One after one, 43 dogs were hauled off trucks and into their new, temporary homes at the Kentucky Humane Society.
It was a rescue mission.
"The dogs were living in conditions where some were outside. They didn't have adequate shelter from the cold weather. They were all living in very dirty conditions-feces, urine, some were in cages where they could just stand up but they had to stand in their own urine and feces," said Kathryn Destreza, Director of Investigations with the ASPCA.
The dogs made the trip to Louisville from Nancy, Kentucky where they'd been living at Dream Catcher Kennels.
Dennis Bradley, 61, the owner and operator, is expected to enter a guilty plea to the charge of cruelty to animals in the second degree, an offense with which he was charged earlier this year after local authorities got numerous complaints.
As part of the plea deal, Bradley surrendered the dogs at his facility and will face six months in jail.
"He was breeding for profit more than he was caring about the animals," said Destreza.
The Kentucky Humane Society supported the American Society for the Prevention of Cruelty to Animals, better known as the ASPCA, with the removal of the animals as well as the sheltering operation.
They've set up temporary shelters for the dogs to live in while they nurse them back to health.

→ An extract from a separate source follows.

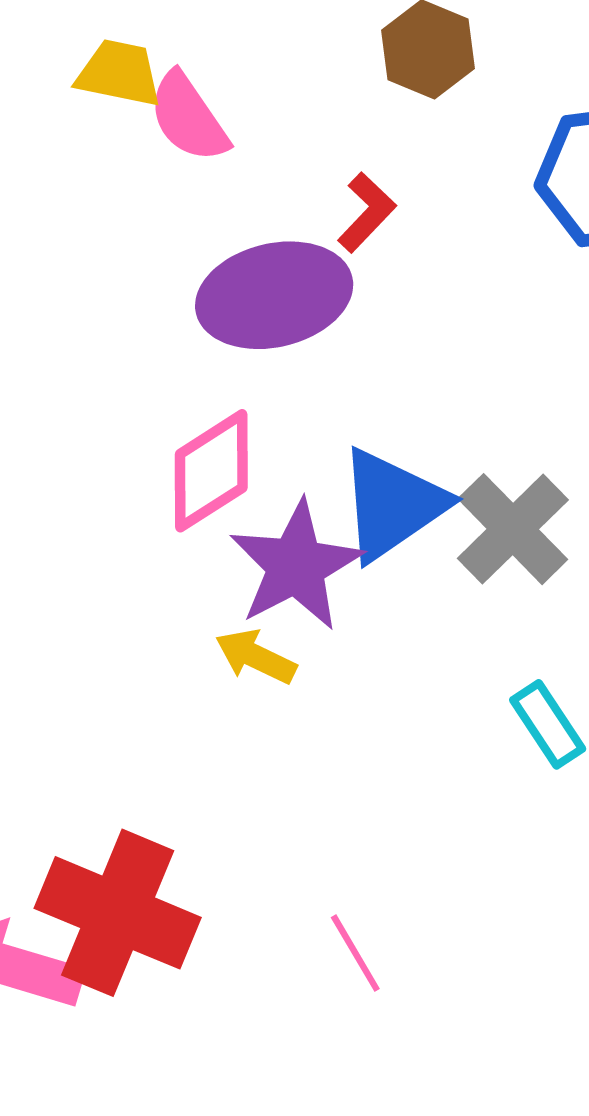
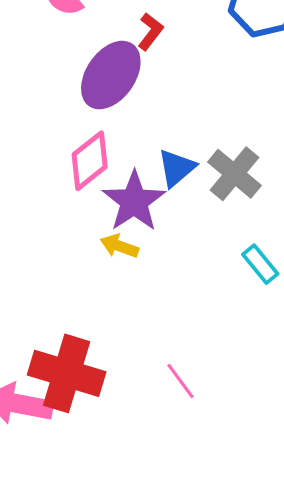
purple ellipse: (274, 295) -> (111, 75), turned -36
blue triangle: (392, 504) -> (177, 168), size x0.7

"We're free to place them when they're healthy enough and behaviorally sound enough to be placed," said Lori Redmon, Pres. & CEO of Kentucky Humane Society.
"We will medically evaluate them here in the next couple days so we'll know more and we'll also behavior test them," Destreza told WDRB.
It could be months before some of the dogs are ready to be adopted.
"Some of the breeding stock that may have been there for years, they're going to take a little longer to come around so we'll do whatever it takes and as long as it takes so some of them it will be a little bit longer," explained Redmon.
"Some of them were a little shy. Keep in mind a lot of these animals haven't interacted with more than Dennis and that was when he felt like going in there so we kind of shocked them when they saw all of us," said Destreza.